What side effects?
When I was a brand-new doctor, medication was magic. I loved how giving a shot of Lasix to a patient drowning from heart failure could make him able to breathe again. Or how a shot of Demerol made furrows of agony from a kidney stone dissolve into relaxed sleep.
So I developed a sort of skepticism when a patient would bring in a list of drug intolerances. Some of these proclaimed “adverse effects” were eye-rollers. One pill took away the ability to read the future. Another pill took away libido. Another pill caused sexual dreams. (“That’s an adverse effect?!” I asked, incredulous.) One guy couldn’t take a pill because it made him feel sluggish, but when we stopped it, it made him jittery. (I thought to myself, “Oh, puh-leasse!”) My other young colleagues and I used the dictum that three or more drug intolerances indicated that the patient was a little nutty.
But, ahh, how age and wisdom change perspective. I myself had to stop taking Lipitor and Crestor because they caused me severe muscle pains. (Adverse effect 1 and 2.) When I had Lyme disease, I popped my doxycycline, just swallowing it, twice daily. “Water is for sissies,” I thought, until I got erosive esophagitis. (Adverse effect 3.)
I had put myself on propranolol to prevent my migraines a few years ago, but it made me feel sluggish. (Adverse effect 4.) So I stopped the medication. Because propranolol blocks adrenaline’s effect, it is supposed to be discontinued gradually to prevent the rebound “fight-or-flight” reaction. But weaning is for sissies, I thought, so I just stopped it, cold turkey. The next day, I was making a pretty routine phone call when I became so nervous that I felt I couldn’t breathe, my heart was pounding; I had had a panic attack. The same med that made me sluggish, made me jittery (hmmmm).

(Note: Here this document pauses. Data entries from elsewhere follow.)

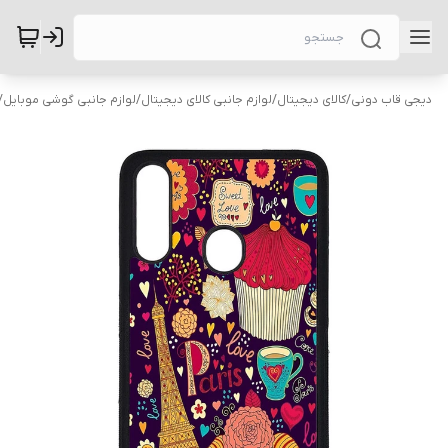
دیجی قاب دونی
/
کالای دیجیتال
/
لوازم جانبی کالای دیجیتال
/
لوازم جانبی گوشی موبایل
/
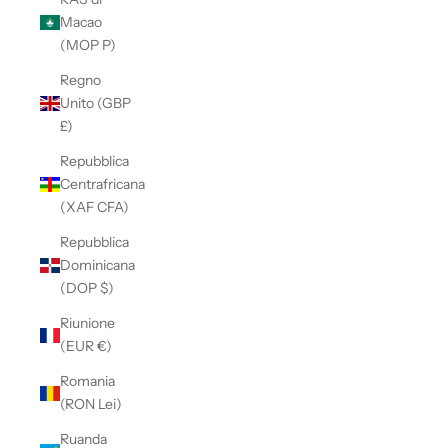
Macao
(MOP P)
Regno
Unito (GBP
£)
Repubblica
Centrafricana
(XAF CFA)
Repubblica
Dominicana
(DOP $)
Riunione
(EUR €)
Romania
(RON Lei)
Ruanda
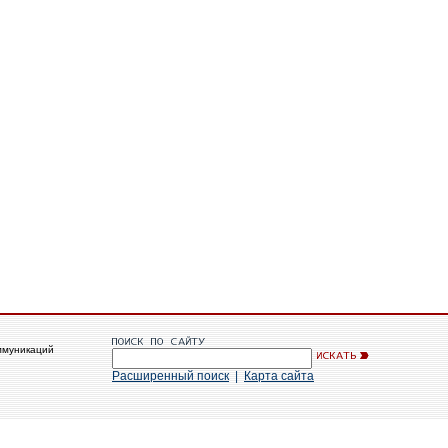
ммуникаций
Расширенный поиск
|
Карта сайта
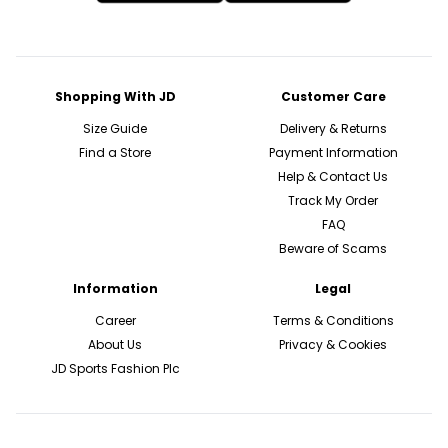
Shopping With JD
Customer Care
Size Guide
Delivery & Returns
Find a Store
Payment Information
Help & Contact Us
Track My Order
FAQ
Beware of Scams
Information
Legal
Career
Terms & Conditions
About Us
Privacy & Cookies
JD Sports Fashion Plc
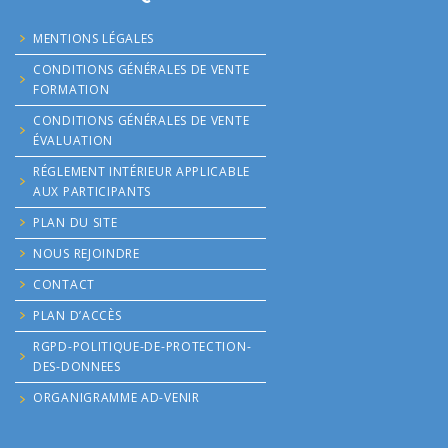
MENTIONS LÉGALES
CONDITIONS GÉNÉRALES DE VENTE
FORMATION
CONDITIONS GÉNÉRALES DE VENTE
ÉVALUATION
RÉGLEMENT INTÉRIEUR APPLICABLE
AUX PARTICIPANTS
PLAN DU SITE
NOUS REJOINDRE
CONTACT
PLAN D’ACCÈS
RGPD-POLITIQUE-DE-PROTECTION-
DES-DONNEES
ORGANIGRAMME AD-VENIR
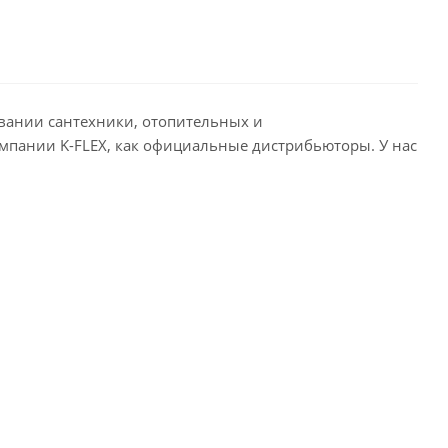
овании сантехники, отопительных и
мпании K-FLEX, как официальные дистрибьюторы. У нас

Of course, my migraines came back. I read that Paxil, an SSRI antidepressant can prevent migraines without the sedating effect of some other anti-migraine meds. Sure enough, my migraines went away. But so did a lot of emotions. I was super, super chill, which was cool. But certain things I just didn’t care about. Now, I happened to be married to a smokin’ hot Italian goddess whose charms have been known to make my legs weak. But once Paxil happened, a scantily clad Venus Herself could be giving me the “come here, big boy” with her index finger and I still would have said, “Naaaahh, I’m good.” (Adverse effect 5.) Stopping Paxil is also supposed to be a taper. Not being very smart, of course, I stopped it cold turkey, only to find myself feeling tossed on hurricane-force waves on the mighty sea, even though I was lying on the couch of my living room.
Aside from the awareness that I’m a rather slow learner (which any of my teachers would confirm), I also have grown to respect the medication I prescribe, as well as their side effects. Let’s face it, they work by blocking the normal functioning of a protein the same way that poison does. So last week, a patient came in with a page and a half of side effects to medications that she showed me. I ticked through each drug and side effect. And I nodded knowingly.